I have a pretty clear memory of the first time she strutted onto my radar, back in the early days of Bill Clinton’s first term in office. It was during the rollout of what conservatives derogatively called Hillarycare. I bought the lie back then, not understanding just how skewed the information that I was consuming was. How conservative everywhere in Texas is, even in the bluest of blue parts of Texas. Women had a place and Hillary Clinton wasn’t conforming to what was expected of women, behaviorally, back in the eighties.

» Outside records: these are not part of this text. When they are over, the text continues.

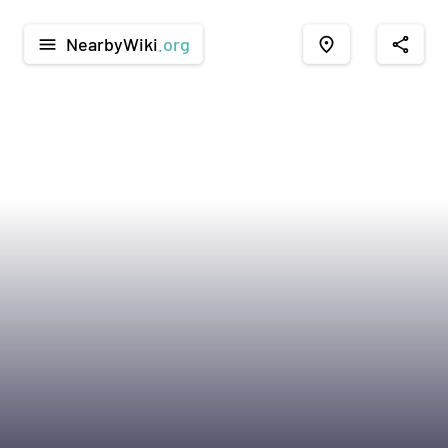
NearbyWiki
.org
menu
place
share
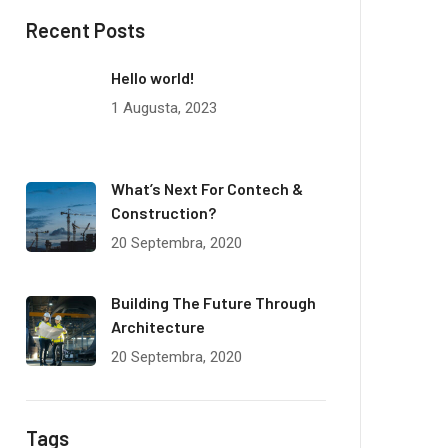
Recent Posts
Hello world!
1 Augusta, 2023
What’s Next For Contech &
Construction?
20 Septembra, 2020
Building The Future Through
Architecture
20 Septembra, 2020
Tags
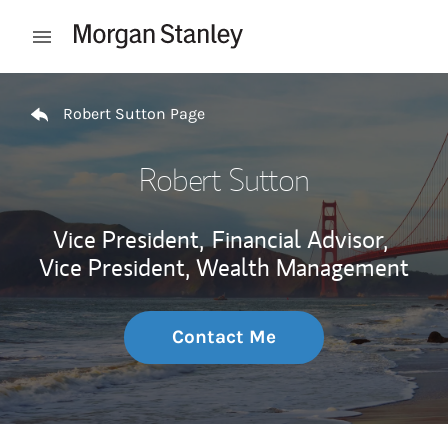
Skip to content
Open mobile menu
Return to Nav
Robert Sutton Page
Robert Sutton
Vice President,
Financial Advisor,
Vice President, Wealth Management
Contact Me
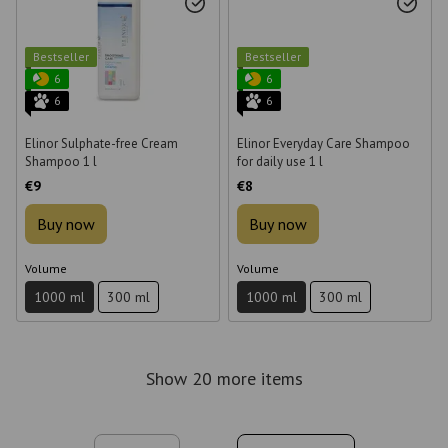
Bestseller
Bestseller
6
6
6
6
Elinor Sulphate-free Cream
Elinor Everyday Care Shampoo
Shampoo 1 l
for daily use 1 l
€9
€8
Buy now
Buy now
Volume
Volume
1000 ml
300 ml
1000 ml
300 ml
Show 20 more items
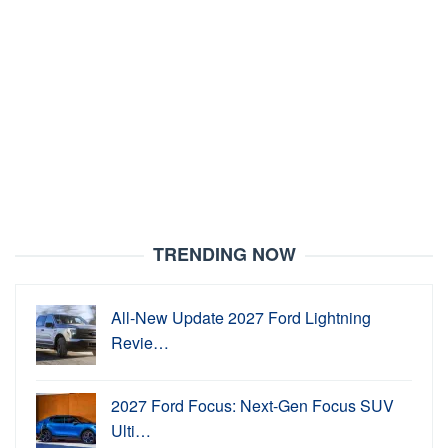
TRENDING NOW
All-New Update 2027 Ford Lightning
Revie…
2027 Ford Focus: Next-Gen Focus SUV
Ulti…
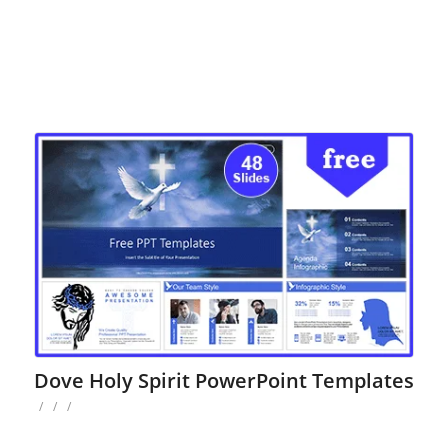
Dove Holy Spirit PowerPoint Templates
/
/
/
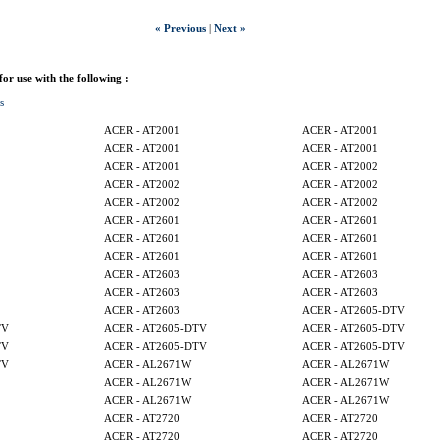
« Previous
|
Next »
 for use with the following :
s
ACER - AT2001
ACER - AT2001
ACER - AT2001
ACER - AT2001
ACER - AT2001
ACER - AT2002
ACER - AT2002
ACER - AT2002
ACER - AT2002
ACER - AT2002
ACER - AT2601
ACER - AT2601
ACER - AT2601
ACER - AT2601
ACER - AT2601
ACER - AT2601
ACER - AT2603
ACER - AT2603
ACER - AT2603
ACER - AT2603
ACER - AT2603
ACER - AT2605-DTV
TV
ACER - AT2605-DTV
ACER - AT2605-DTV
TV
ACER - AT2605-DTV
ACER - AT2605-DTV
TV
ACER - AL2671W
ACER - AL2671W
ACER - AL2671W
ACER - AL2671W
ACER - AL2671W
ACER - AL2671W
ACER - AT2720
ACER - AT2720
ACER - AT2720
ACER - AT2720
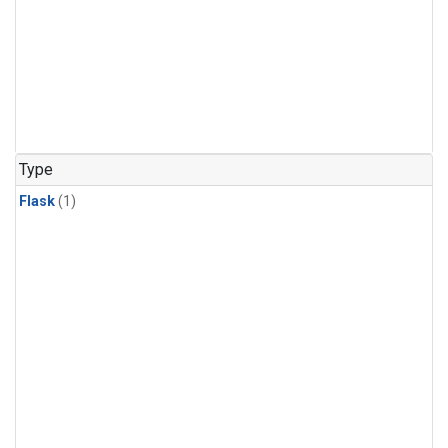
Type
Flask
(1)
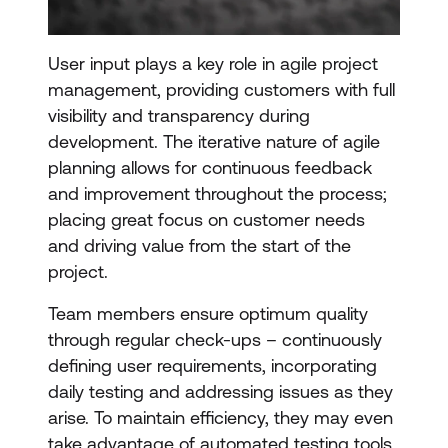
User input plays a key role in agile project
management, providing customers with full
visibility and transparency during
development. The iterative nature of agile
planning allows for continuous feedback
and improvement throughout the process;
placing great focus on customer needs
and driving value from the start of the
project.
Team members ensure optimum quality
through regular check-ups – continuously
defining user requirements, incorporating
daily testing and addressing issues as they
arise. To maintain efficiency, they may even
take advantage of automated testing tools.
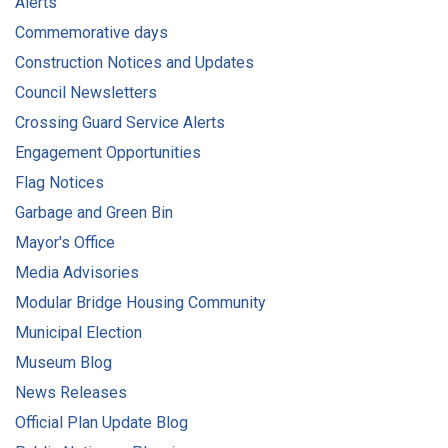
Alerts
Commemorative days
Construction Notices and Updates
Council Newsletters
Crossing Guard Service Alerts
Engagement Opportunities
Flag Notices
Garbage and Green Bin
Mayor's Office
Media Advisories
Modular Bridge Housing Community
Municipal Election
Museum Blog
News Releases
Official Plan Update Blog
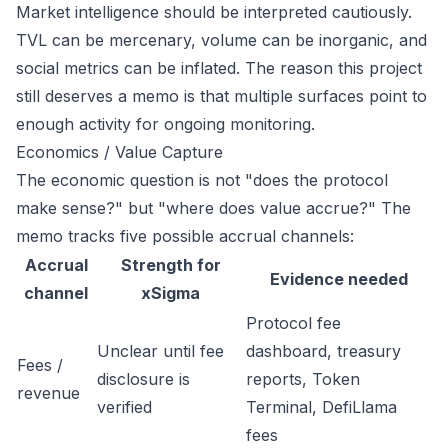
Market intelligence should be interpreted cautiously.
TVL can be mercenary, volume can be inorganic, and
social metrics can be inflated. The reason this project
still deserves a memo is that multiple surfaces point to
enough activity for ongoing monitoring.
Economics / Value Capture
The economic question is not "does the protocol
make sense?" but "where does value accrue?" The
memo tracks five possible accrual channels:
Accrual
Strength for
Evidence needed
channel
xSigma
Protocol fee
Unclear until fee
dashboard, treasury
Fees /
disclosure is
reports, Token
revenue
verified
Terminal, DefiLlama
fees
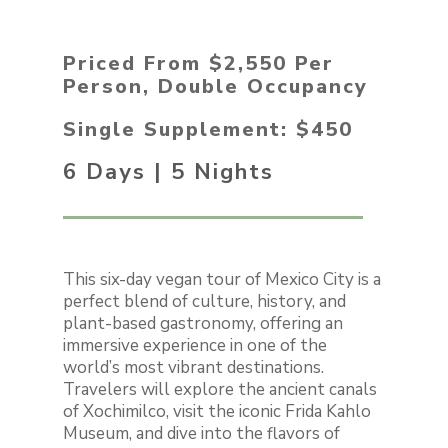
Priced From $2,550 Per
Person, Double Occupancy
Single Supplement: $450
6 Days | 5 Nights
This six-day vegan tour of Mexico City is a
perfect blend of culture, history, and
plant-based gastronomy, offering an
immersive experience in one of the
world’s most vibrant destinations.
Travelers will explore the ancient canals
of Xochimilco, visit the iconic Frida Kahlo
Museum, and dive into the flavors of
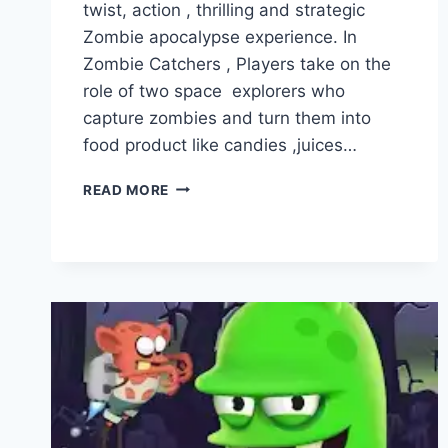
twist, action , thrilling and strategic
Zombie apocalypse experience. In
Zombie Catchers , Players take on the
role of two space explorers who
capture zombies and turn them into
food product like candies ,juices…
ZOMBIE
READ MORE
CATCHERS
VS
ZOMBIE
TSUNAMI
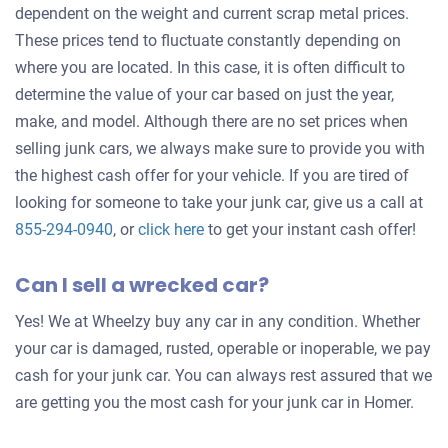
dependent on the weight and current scrap metal prices.
These prices tend to fluctuate constantly depending on
where you are located. In this case, it is often difficult to
determine the value of your car based on just the year,
make, and model. Although there are no set prices when
selling junk cars, we always make sure to provide you with
the highest cash offer for your vehicle. If you are tired of
looking for someone to take your junk car, give us a call at
Get
855-294-0940
, or
click here
to get your instant cash offer!
an
Can I sell a wrecked car?
offer
for
Yes! We at Wheelzy buy any car in any condition. Whether
your
your car is damaged, rusted, operable or inoperable, we pay
car
cash for your junk car. You can always rest assured that we
are getting you the most cash for your junk car in Homer.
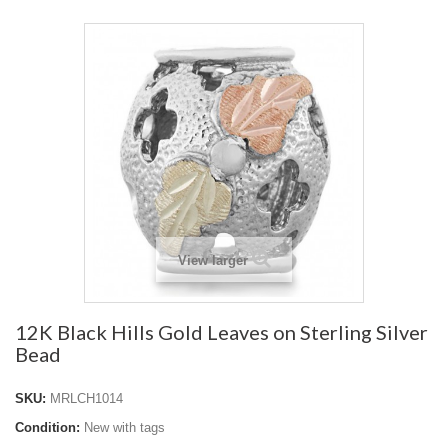
View larger
12K Black Hills Gold Leaves on Sterling Silver
Bead
SKU:
MRLCH1014
Condition:
New with tags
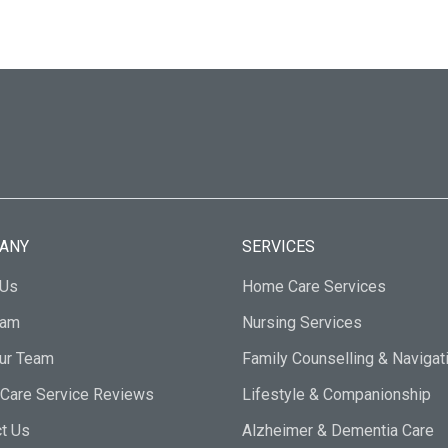
ANY
SERVICES
 Us
Home Care Services
eam
Nursing Services
Our Team
Family Counselling & Navigat
Care Service Reviews
Lifestyle & Companionship
t Us
Alzheimer & Dementia Care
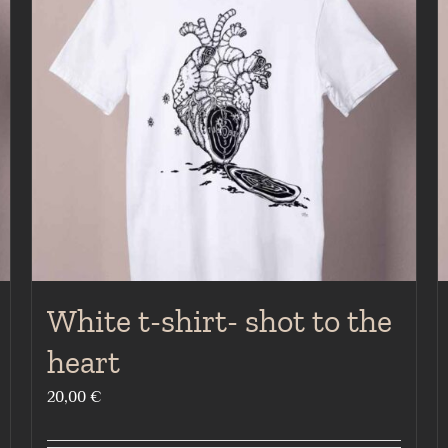
White t-shirt- shot to the
heart
20,00
€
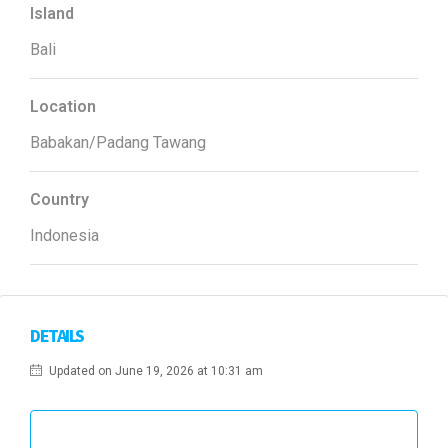
Island
Bali
Location
Babakan/Padang Tawang
Country
Indonesia
DETAILS
Updated on June 19, 2026 at 10:31 am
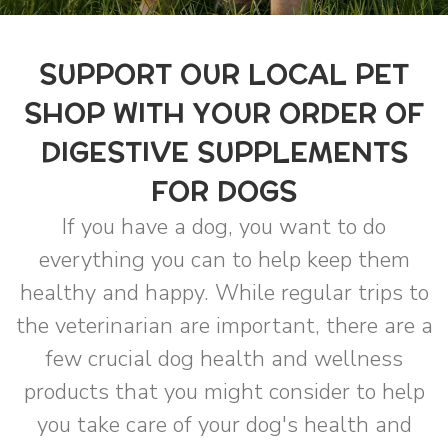
SUPPORT OUR LOCAL PET
SHOP WITH YOUR ORDER OF
DIGESTIVE SUPPLEMENTS
FOR DOGS
If you have a dog, you want to do
everything you can to help keep them
healthy and happy. While regular trips to
the veterinarian are important, there are a
few crucial dog health and wellness
products that you might consider to help
you take care of your dog's health and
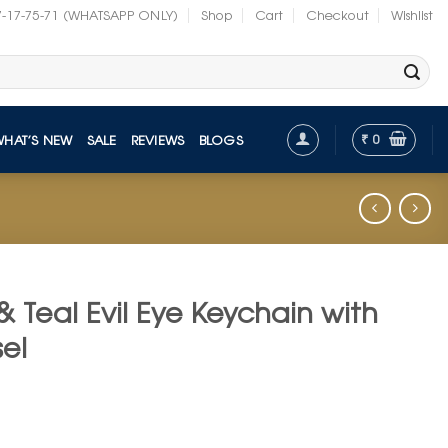
7-17-75-71 (WHATSAPP ONLY)
Shop
Cart
Checkout
Wishlist
₹
0
WHAT’S NEW
SALE
REVIEWS
BLOGS
& Teal Evil Eye Keychain with
el
t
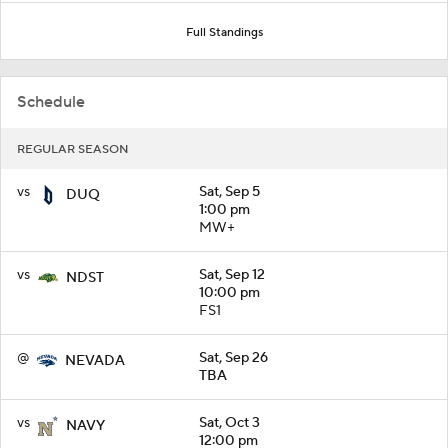
Full Standings
Schedule
REGULAR SEASON
vs
Sat, Sep 5
DUQ
1:00 pm
MW+
vs
Sat, Sep 12
NDST
10:00 pm
FS1
@
Sat, Sep 26
NEVADA
TBA
vs
Sat, Oct 3
NAVY
12:00 pm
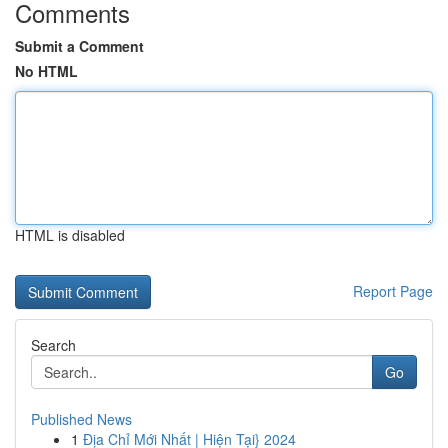
Comments
Submit a Comment
No HTML
HTML is disabled
Report Page
Search
Go
Published News
1
Địa Chỉ Mới Nhất | Hiện Tại} 2024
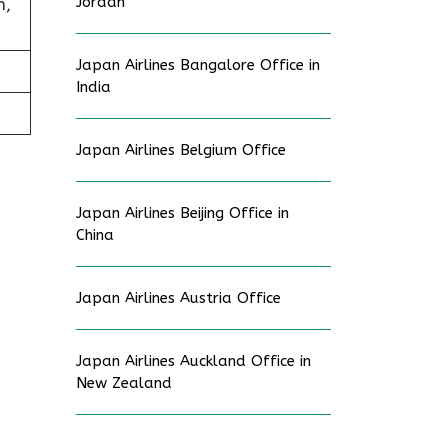
Jordan
h,
Japan Airlines Bangalore Office in
India
Japan Airlines Belgium Office
Japan Airlines Beijing Office in
China
Japan Airlines Austria Office
Japan Airlines Auckland Office in
New Zealand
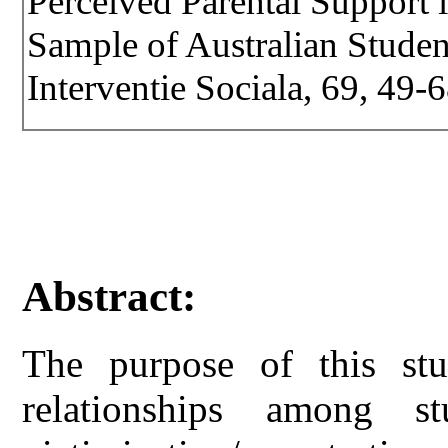
Perceived Parental Support 
Sample of Australian Student
Interventie Sociala, 69, 49-
Abstract:
The purpose of this stu
relationships among stu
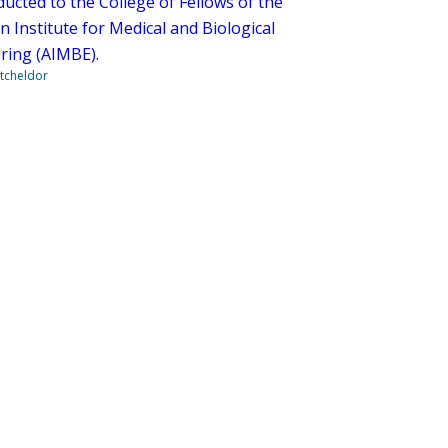
ucted to the College of Fellows of the
 Institute for Medical and Biological
ring (AIMBE).
tcheldor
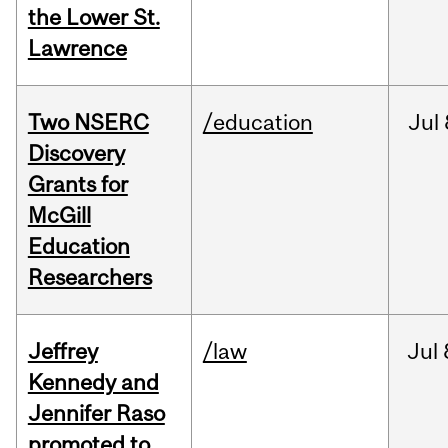
the Lower St.
Lawrence
Two NSERC
/education
Jul
Discovery
Grants for
McGill
Education
Researchers
Jeffrey
/law
Jul
Kennedy and
Jennifer Raso
promoted to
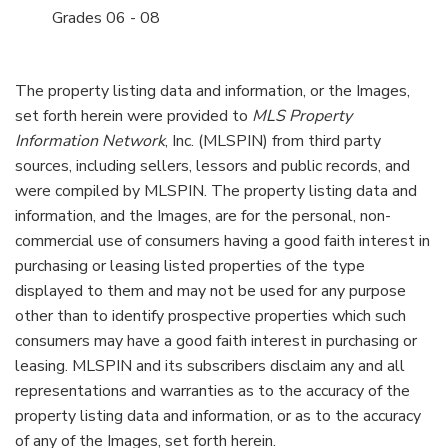
06 - 08
The property listing data and information, or the Images,
set forth herein were provided to
MLS Property
Information Network
, Inc. (MLSPIN) from third party
sources, including sellers, lessors and public records, and
were compiled by
MLSPIN. The property listing data and
information, and the Images, are for the personal, non-
commercial use of consumers having a good faith interest in
purchasing or leasing listed properties of the type
displayed to them and may not be used for any purpose
other than to identify prospective properties which such
consumers may have a good faith interest in purchasing or
leasing. MLSPIN and its subscribers disclaim any and all
representations and warranties as to the accuracy of the
property listing data and information, or as to the accuracy
of any of the Images, set forth herein.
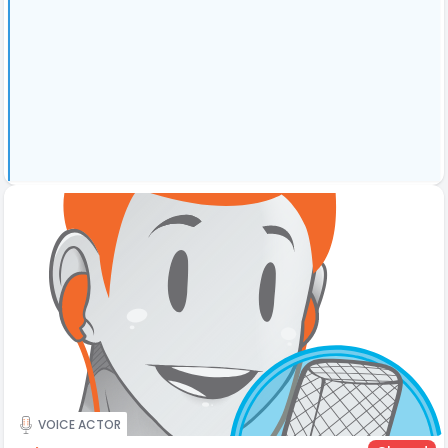
VOICE ACTOR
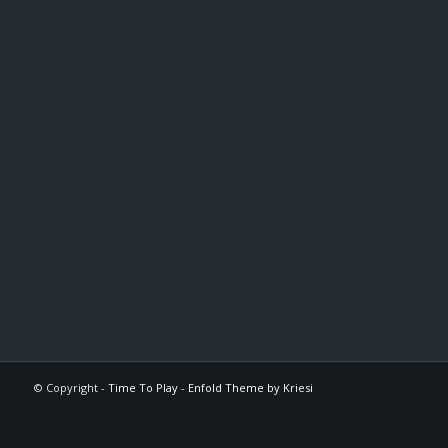
© Copyright -
Time To Play
-
Enfold Theme by Kriesi
The
owner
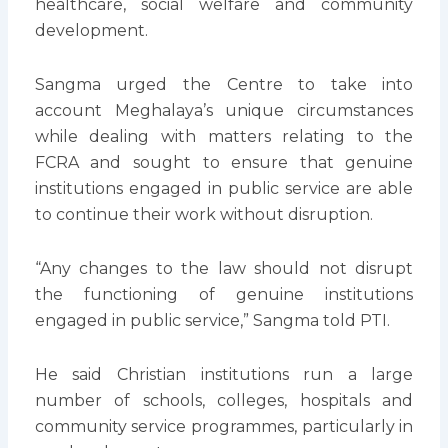
healthcare, social welfare and community
development.
Sangma urged the Centre to take into
account Meghalaya’s unique circumstances
while dealing with matters relating to the
FCRA and sought to ensure that genuine
institutions engaged in public service are able
to continue their work without disruption.
“Any changes to the law should not disrupt
the functioning of genuine institutions
engaged in public service,” Sangma told PTI.
He said Christian institutions run a large
number of schools, colleges, hospitals and
community service programmes, particularly in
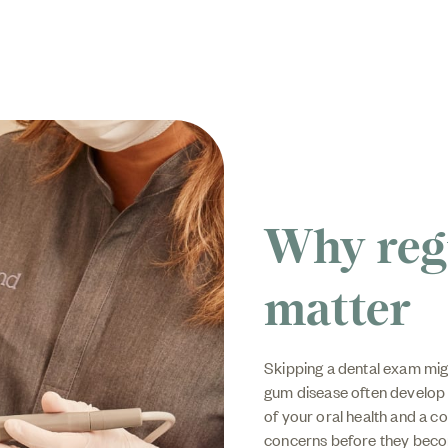
Why reg
matter
Skipping a dental exam mig
gum disease often develop 
of your oral health and a c
concerns before they beco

I don’t want to put her on a pedestal. There are things she did that were objectively wrong. That isn’t the point of this article. The point is that if you pretend that everything she did was done by a man, you wouldn’t even have batted an eye at her behavior. This is probably the most telling argument against her as a leader, that she was and is absolutely ordinary from a human perspective. She compromised her values to protect her husband, just like anyone else would do. She waited to discover what the polls would tell her before taking a stand on a subject, just like every other career politician does. There is not one thing that she is castigated for that men have not done and been forgiven for. It is because she is a woman that people hate her.
Bad news for the haters: History is decidedly unafraid of “the woman card.” It doesn’t care how many people will stand on tables today and swear they’d feel the same if she were a man. It will see us for what we are—a sick society, driven by misogyny and pathetically struggling to come to terms with the fact that women do not exist solely to nurture.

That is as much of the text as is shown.